Early years in school revealed a considerably sharper than average mind which was destined to get all A’s both in grade school and high school from which he graduated as valedictorian without ever really trying. A scholarship to Earlham followed. The first year continued his scholarship pattern but the second year problems began to show themselves in Ian’s inability to get along with some teachers and his excessive interest in religion. The third year he left school, became more religious, got married and began to relate to family and friends as one who had the final definitive word on everything. It was difficult to have a conversation with him or relate to him in any way without assuming the role of student at the foot of the master.
Ian feels that his piano playing, singing, and drawing are being negatively affected by the psychotherapeutic drugs which are being forced upon him. To a degree, this seems to be true. His creativity is locked into patterns which he resorts to in both music and art so that everything he does is some type of replay of previous expression.
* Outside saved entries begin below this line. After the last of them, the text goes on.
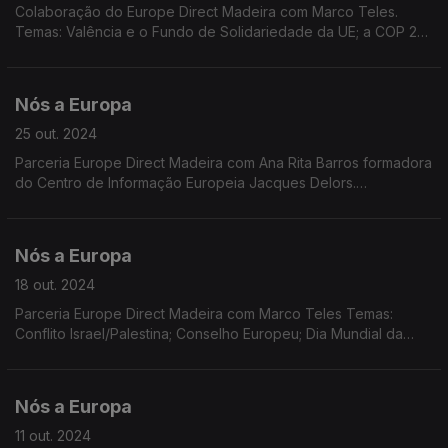
Colaboração do Europe Direct Madeira com Marco Teles.
Temas: Valência e o Fundo de Solidariedade da UE; a COP 29;
a situação política na Alemanha; as audições de confirmação
para a Comissão Europeia. Eleição de Trump.
Nós a Europa
25 out. 2024
Parceria Europe Direct Madeira com Ana Rita Barros formadora
do Centro de Informação Europeia Jacques Delors.
Temas:Cooperação PE/Comissão Europeia; Descida da taxa
de juro; Migração; Referendo na Moldávia; Programa LIFE
Nós a Europa
18 out. 2024
Parceria Europe Direct Madeira com Marco Teles Temas:
Conflito Israel/Palestina; Conselho Europeu; Dia Mundial da
Alimentação; Pémio Sakharov; Dados Eurostat.
Nós a Europa
11 out. 2024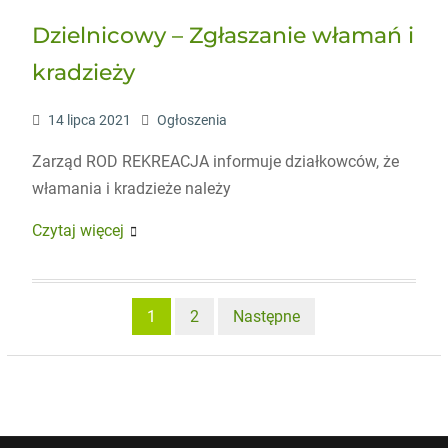
Dzielnicowy – Zgłaszanie włamań i
kradzieży
14 lipca 2021
Ogłoszenia
Zarząd ROD REKREACJA informuje działkowców, że
włamania i kradzieże należy
Czytaj więcej
Stronicowanie
1
2
Następne
wpisów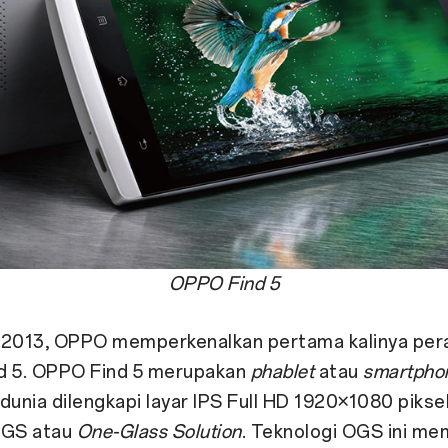
OPPO Find 5
013, OPPO memperkenalkan pertama kalinya per
d 5. OPPO Find 5 merupakan
phablet
atau
smartpho
dunia dilengkapi layar IPS Full HD 1920×1080 pikse
OGS atau
One-Glass Solution
. Teknologi OGS ini m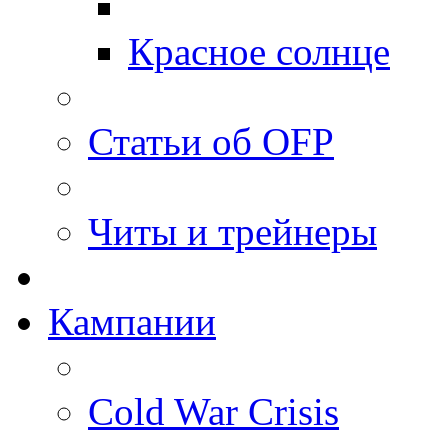
Красное солнце
Статьи об OFP
Читы и трейнеры
Кампании
Cold War Crisis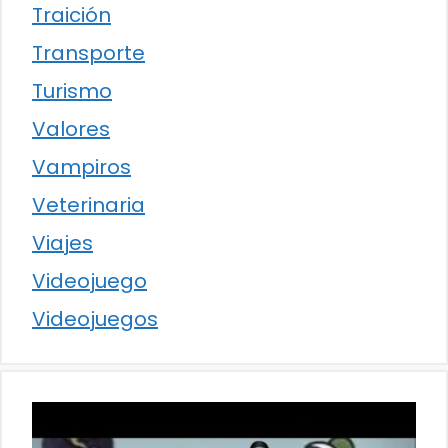
Traición
Transporte
Turismo
Valores
Vampiros
Veterinaria
Viajes
Videojuego
Videojuegos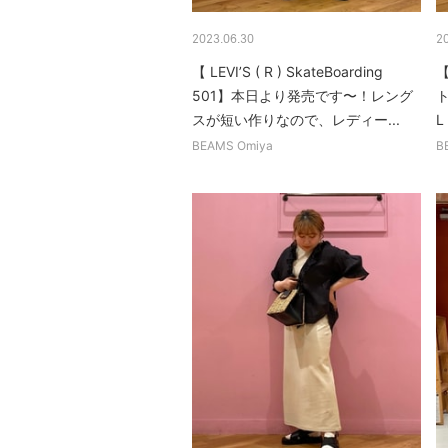
2023.06.30
2
【 LEVI’S ( R ) SkateBoarding
【
501】本日より発売です〜！レング
スが短い作りなので、レディー...
L
BEAMS Omiya
B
His parents, who have despaired at his condition in the past have rejoiced in his newfound position with its relative peacefulness. He seems almost happy that his earthly ordeal is almost over. His parents are afraid to hope for his becoming rational and rejoining the human race by finding love and fulfillment in this world, but they do none-the-less. No one is formally assessing the level of their irrationality or mental illness.